For every moment of awe a writer has at seeing her book on a shelf, at being told by readers they found comfort they found in your words, for each time you visit a warm and loving book club, there come the time when you read the word “blech” in a reader’s review. It’s part of the business and there’s no answer except chocolate and wine. It hurts. Writers from NYT bestsellers to just-on-the-shelves authors must find ways to soothe themselves through the pain.

I come bearing brownies and a shot of tequila. The comfort needed for times when nothing but schadenfreude will do. I would offer mead to Shakespeare, had he lived in the time of Amazon and read this review of Romeo and Juliet:

As far as I’m concerned, the only good thing about “Romeo and Juliet” is that it spawned the plot for “West Side Story,” which, although laden with cheese, doeshighlight some of the more noble facets of the human character (along the less noble) and features some wonderful music. “Romeo and Juliet” will, however, simply annoy anyone with half a brain.”

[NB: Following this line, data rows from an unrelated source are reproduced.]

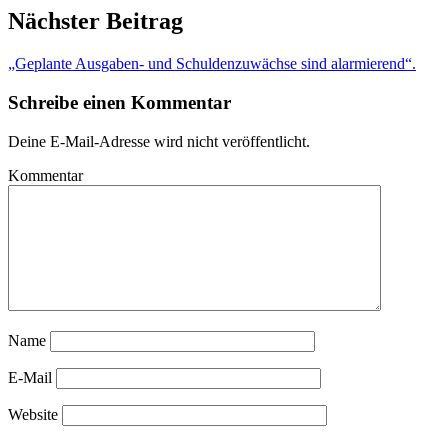
Nächster Beitrag
„Geplante Ausgaben- und Schuldenzuwächse sind alarmierend“.
Schreibe einen Kommentar
Deine E-Mail-Adresse wird nicht veröffentlicht.
Kommentar
Name
E-Mail
Website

A newly published author-friend privately spilled her horror (to a group of not-surprised writers) when, after a spate of reader-love, she found this on a popular book site: “To those who loved this book, may we never meet on subway, train, or plane.”

Shock usually follows the first angry reader review. I don’t think they’re as hurtful as critical professional reviews, but they go where NYT reviewers would never tread.